RECORDED INFORMATION section start

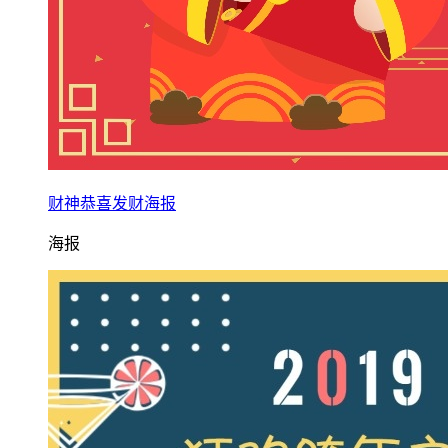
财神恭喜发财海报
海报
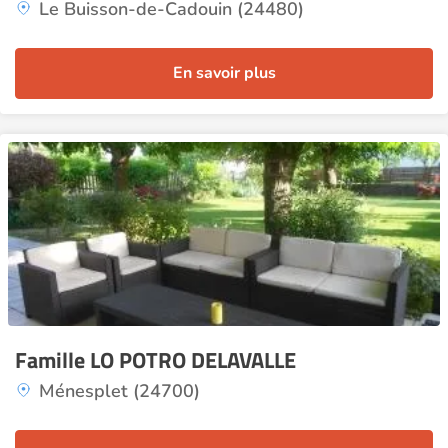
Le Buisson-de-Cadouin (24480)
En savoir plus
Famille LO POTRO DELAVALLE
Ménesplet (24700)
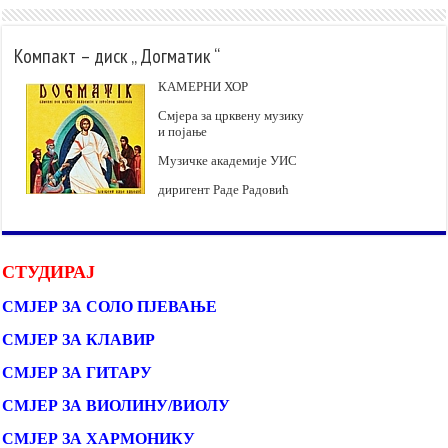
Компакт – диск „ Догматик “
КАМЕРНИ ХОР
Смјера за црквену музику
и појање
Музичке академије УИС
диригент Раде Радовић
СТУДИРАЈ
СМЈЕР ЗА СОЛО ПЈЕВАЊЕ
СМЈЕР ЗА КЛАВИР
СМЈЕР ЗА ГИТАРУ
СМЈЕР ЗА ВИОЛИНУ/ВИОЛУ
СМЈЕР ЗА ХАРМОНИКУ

RECORDED INFORMATION section end

__TASK GOAL__.
Could every entry above be printed again exactly, images excluded?

__RESULT__.
财神恭喜发财海报
海报
Le Buisson-de-Cadouin (24480)
En savoir plus
Famille LO POTRO DELAVALLE
Ménesplet (24700)
Компакт – диск „ Догматик “
КАМЕРНИ ХОР
Смјера за црквену музику
и појање
Музичке академије УИС
диригент Раде Радовић
СТУДИРАЈ
СМЈЕР ЗА СОЛО ПЈЕВАЊЕ
СМЈЕР ЗА КЛАВИР
СМЈЕР ЗА ГИТАРУ
СМЈЕР ЗА ВИОЛИНУ/ВИОЛУ
СМЈЕР ЗА ХАРМОНИКУ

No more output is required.